Many women suffer from “happy little accidents” – and no, we don’t mean of the Bob Ross variety. We’re talking about those moments you have a good laugh, or a big sneeze, and a little bit of urine sneaks out to join the party. This unwelcome guest is referred to as urinary incontinence, and is typically a consequence of weakened pelvic floor muscles.

Many women have simply accepted incontinence as part of their life, especially as they get older. It’s much more common in women than in men, due to urethral structure and childbirth. In most cases, it’s harmless, but for some it may be a symptom of something more problematic. If you experience any of the following symptoms in addition to incontinence, it may be time to call your doctor:

It’s interfering with your quality of life

Incontinence may simply be a consequence of life – a natural weakening of the pelvic muscles due to age or childbirth. But even if there is no harmful underlying medical cause, it can still be a major inconvenience that impacts your quality of life. Treatment is available. Ask your doctor about options, including lifestyle changes, pelvic floor exercises, medical devices, or surgery.

Pain and burning

If you experience pain or burning in addition to an increased urge to urinate, you may have a urinary tract infection (UTI). UTIs occur when bacteria enter the urinary tract and multiply. Your doctor can determine whether or not you have a UTI by conducting a urine analysis. If you test positive for a UTI, you’ll be treated with antibiotics.
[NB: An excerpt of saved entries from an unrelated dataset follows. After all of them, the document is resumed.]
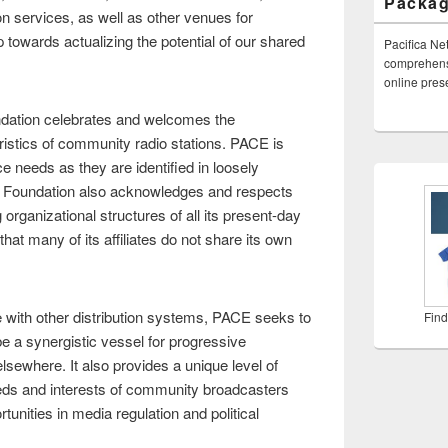
Packa
on services, as well as other venues for
towards actualizing the potential of our shared
Pacifica Ne
comprehensi
online pre
dation celebrates and welcomes the
istics of community radio stations. PACE is
e needs as they are identified in loosely
a Foundation also acknowledges and respects
 organizational structures of all its present-day
that many of its affiliates do not share its own
 with other distribution systems, PACE seeks to
Find
 be a synergistic vessel for progressive
lsewhere. It also provides a unique level of
needs and interests of community broadcasters
unities in media regulation and political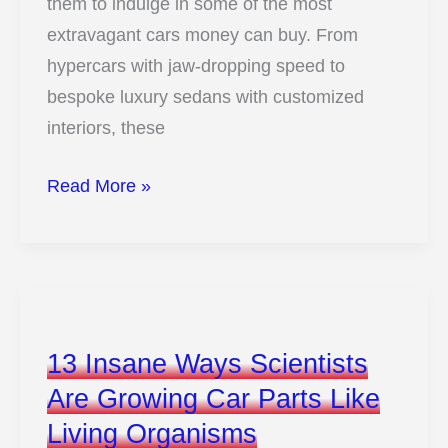
them to indulge in some of the most
extravagant cars money can buy. From
hypercars with jaw-dropping speed to
bespoke luxury sedans with customized
interiors, these
13
Read More »
Insanely
Expensive
Cars
Owned
by
13 Insane Ways Scientists
Soccer
Are Growing Car Parts Like
Superstars
Living Organisms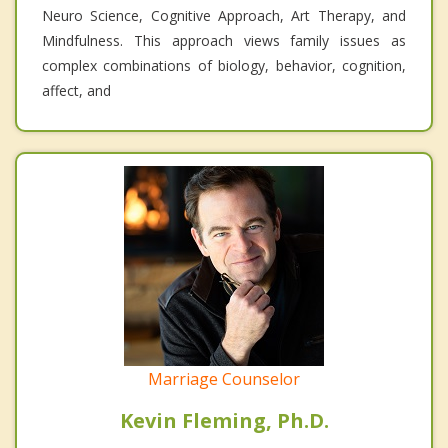
Neuro Science, Cognitive Approach, Art Therapy, and
Mindfulness. This approach views family issues as
complex combinations of biology, behavior, cognition,
affect, and
Marriage Counselor
Kevin Fleming, Ph.D.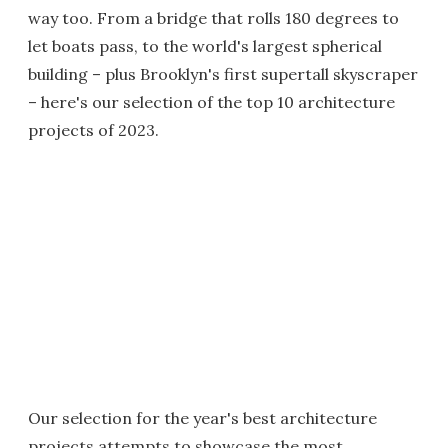
way too. From a bridge that rolls 180 degrees to
let boats pass, to the world's largest spherical
building – plus Brooklyn's first supertall skyscraper
– here's our selection of the top 10 architecture
projects of 2023.
Our selection for the year's best architecture
projects attempts to showcase the most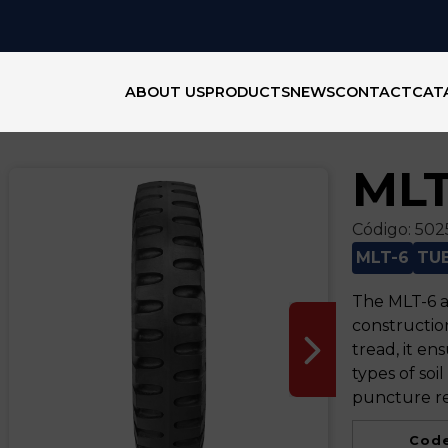
ABOUT US
PRODUCTS
NEWS
CONTACT
CAT
MLT
Código:
502
MLT-6
TU
The MLT-6 ag
construction
tread, it en
types of soil
puncture re
Code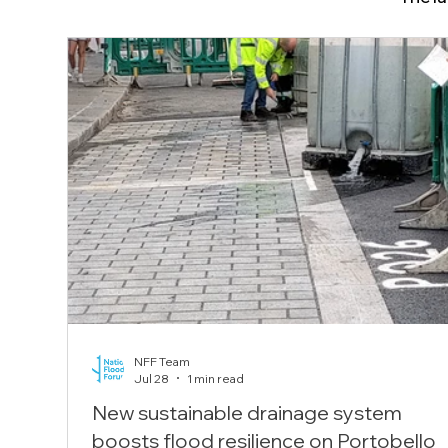
NFF Team
Jul 28
1 min read
New sustainable drainage system
boosts flood resilience on Portobello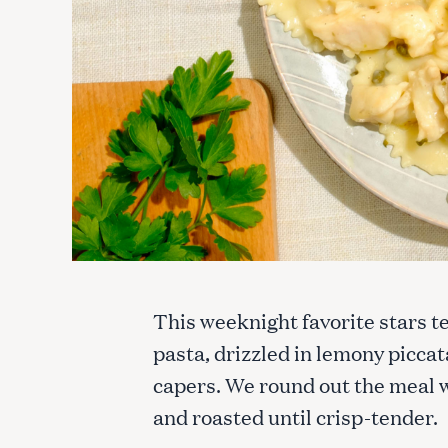
This weeknight favorite stars t
pasta, drizzled in lemony picca
capers. We round out the meal w
and roasted until crisp-tender.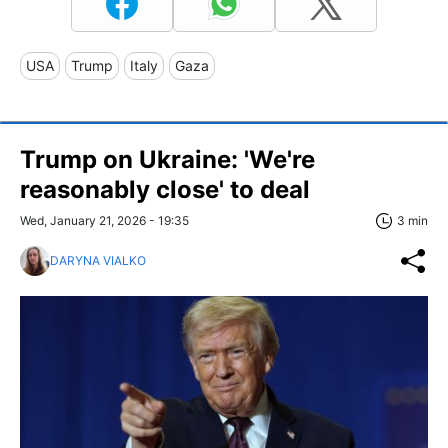
USA
Trump
Italy
Gaza
Trump on Ukraine: 'We're
reasonably close' to deal
Wed, January 21, 2026 - 19:35
3 min
DARYNA VIALKO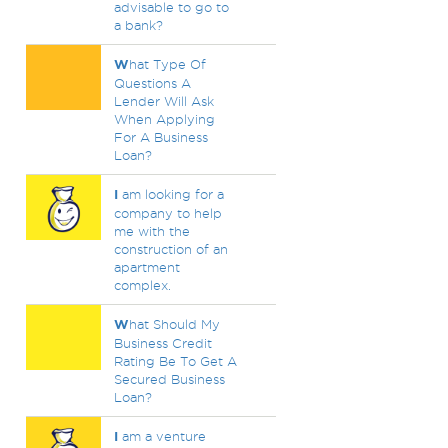
advisable to go to
a bank?
W
hat Type Of
Questions A
Lender Will Ask
When Applying
For A Business
Loan?
I
am looking for a
company to help
me with the
construction of an
apartment
complex.
W
hat Should My
Business Credit
Rating Be To Get A
Secured Business
Loan?
I
am a venture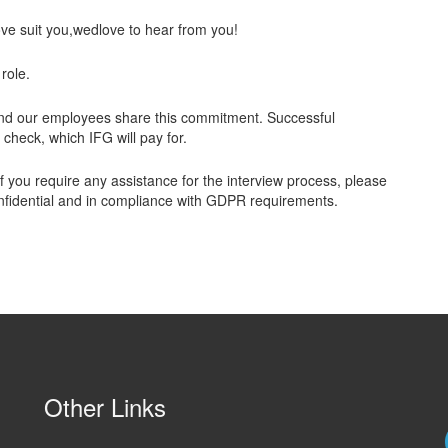
ove suit you,wedlove to hear from you!
 role.
and our employees share this commitment. Successful
heck, which IFG will pay for.
 you require any assistance for the interview process, please
 confidential and in compliance with GDPR requirements.
Other Links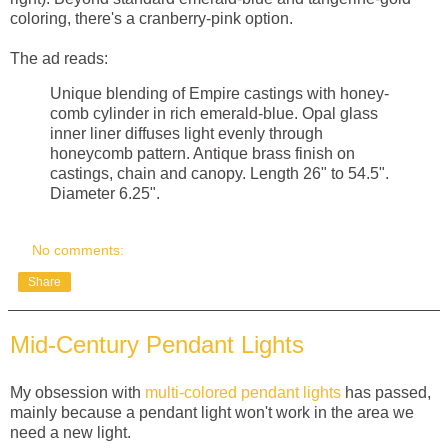
coloring, there's a cranberry-pink option.
The ad reads:
Unique blending of Empire castings with honey-
comb cylinder in rich emerald-blue. Opal glass
inner liner diffuses light evenly through
honeycomb pattern. Antique brass finish on
castings, chain and canopy. Length 26" to 54.5".
Diameter 6.25".
No comments:
Share
Mid-Century Pendant Lights
My obsession with
multi-colored pendant lights
has passed,
mainly because a pendant light won't work in the area we
need a new light.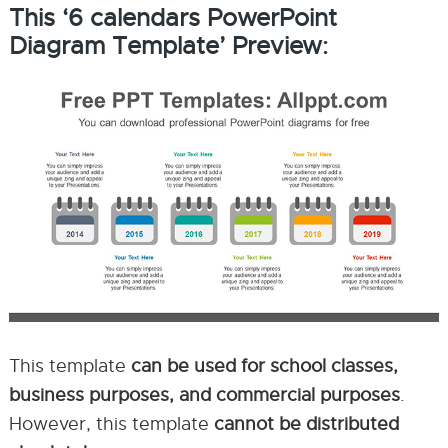
This ‘6 calendars PowerPoint
Diagram Template’ Preview:
This template
can be used for school classes,
business purposes, and commercial purposes
.
However, this template
cannot be distributed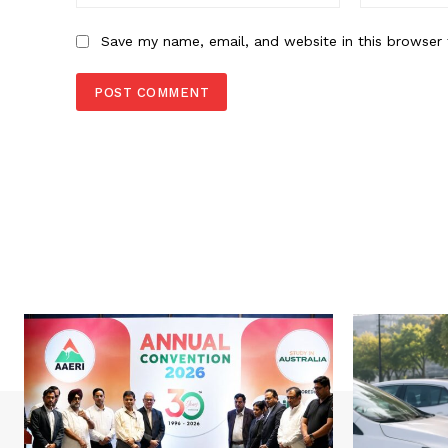
Save my name, email, and website in this browser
Difficulty with “Number Two” may be affecting your “Number One.” If you have infrequent bowel movements, excess fecal matter may put pressure on your bladder and cause leaks and accidents. Contact your doctor for ways to combat constipation.

A consistently “full” bladder

Do you constantly have to “go,” even though you JUST went? If so, you may be suffering from urinary retention, which is the inability, or perceived inability, to fully empty your bladder. Urinary retention is a common symptom of interstitial cystitis and neurogenic bladder, two bladder disorders caused by nerve damage to the pelvic area.

Typically, as the bladder fills with urine, the urine applies pressure to the pelvic nerves, and these nerves signal to the brain that it is time to urinate. If the nerves are damaged, the signals malfunction and the patient feels a “phantom” sensation to urinate more often and with increased urgency, even if there is little urine available to expel. The condition often results in pain and discomfort, which may have adverse effects on the afflicted individual’s physical and mental health.

Damage to the pelvic nerves can result from a variety of factors, including traumatic injury to the pelvis, surgery, childbirth, congenital disorders such as spina bifida, neurological disorders, infection, or heavy metal poisoning. If you experience urinary retention that causes discomfort, contact your doctor about further testing and treatment options.